Half-Angle Trig Identity...how can it end up in a different quadrant if angle < 90?

[math_knight]

Half-Angle Trig Identity...how can it end up in a different quadrant if angle < 90?

The book doesn't give an angle but states that tan T = 8/15 and T lies in Quadrant III ...180 < T < 270

The Pythagorean works out so that the hypotenuse = 17, cos = 15, sin = 8, an acute angle. (The calc says angle T is about 28 degrees by the way.)

The book then asks to find sin (T/2). The book then draws a triangle in Quadrant III. OK, so far so good. Quadrants must be kept in mind since we need to choose signs of square roots, fair enough.

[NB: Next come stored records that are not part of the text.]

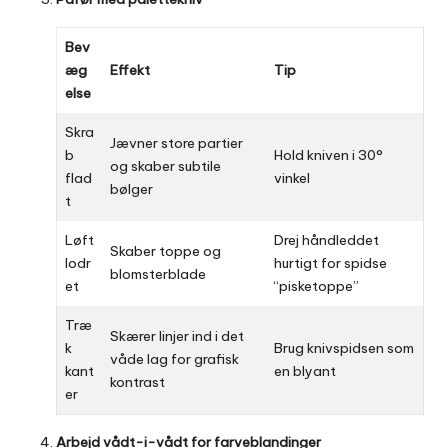
Bev
æg
Effekt
Tip
else
Skra
Jævner store partier
b
Hold kniven i 30°
og skaber subtile
flad
vinkel
bølger
t
Løft
Drej håndleddet
Skaber toppe og
lodr
hurtigt for spidse
blomsterblade
et
“pisketoppe”
Træ
Skærer linjer ind i det
k
Brug knivspidsen som
våde lag for grafisk
kant
en blyant
kontrast
er
Arbejd vådt-i-vådt for farveblandinger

However the books states that you must watch the domain and that it must be halved. 180/2 < T < 270/2. I understand that in certain situations that would be true, like say half of 120 would change the quadrant, but visually, if you have an acute angle in Quad III , and halve that, it will still be in Quad III. In fact you could keep halving it and at no point would it leave Quadrant III! The Initial side of an angle is by definition is the x-axis right? So to halve the domain doesn't make sense to me in the case of acute angles.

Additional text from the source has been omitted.